O'connor and the 2005 Term
JFN
jfnbl at earthlink.com
Thu Oct 27 12:00:36 PDT 2005
At 12:14 PM -0400 10/27/05, JMHACLJ at aol.com wrote:
>In a message dated 10/27/2005 11:29:58 A.M. Eastern Daylight Time,
>SLevinson at law.utexas.edu writes:
>
>In case it's necessary to say, I take no pleasure in Ms. Meirs
>withdrawal, especially given recent disclosures that suggest that
>she is indeed capable of thinking for herself.
>
>Some had never doubted her ability to think for herself.

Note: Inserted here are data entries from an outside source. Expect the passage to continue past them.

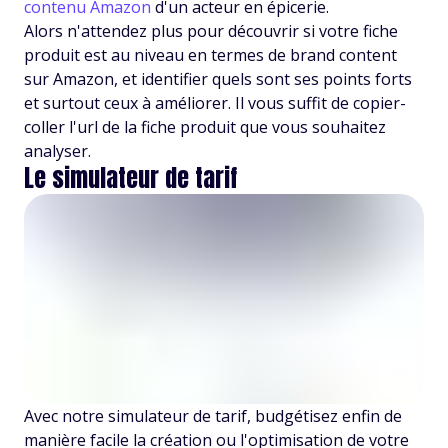
contenu Amazon
d'un acteur en épicerie.
Alors n'attendez plus pour découvrir si votre fiche
produit est au niveau en termes de brand content
sur Amazon, et identifier quels sont ses points forts
et surtout ceux à améliorer. Il vous suffit de copier-
coller l'url de la fiche produit que vous souhaitez
analyser.
Le simulateur de tarif
Avec notre simulateur de tarif, budgétisez enfin de
manière facile la création ou l'optimisation de votre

>Nonetheless, the suggestion that some recent disclosure had
>evidenced this character trait gives me pause, and I ask, without
>any right to answer, what recent revelations carried this water for
>you?
>
Yesterday's Washington Post reported on a 1993 speech in which she
argued that issues marked by religious division should be left to
"self-determination" rather than government, another in which she
praised Ruth Ginsburg's nomination by Clinton, and still another in
which she predicted the eventual election of a woman president or
vice-president and pointed to Texas Gov. Ann Richards as a good
possibility. In the aftermath, Concerned Women for America called for
her withdrawal, the Family Research Council expressed concern that
her views "lean toward judicial activism," Lawrence Leo reportedly
told the White House he wanted to go back to his job at the
Federalist Society, and one conservative Republican on the Judiciary
Committee reportedly advised the White House to withdraw the
nomination.
Is it mistaken to view this situation as unprecedented? Nominees have
been rejected on ideological grounds -- arguably Fortas, certainly
Bork -- because their ideological commitment could be portrayed as
political bias or judicial activism. But has any nominee ever been
rejected or withdrawn because he wasn't sufficiently committed to the
liberal or conservative orthodoxy of the President's own party?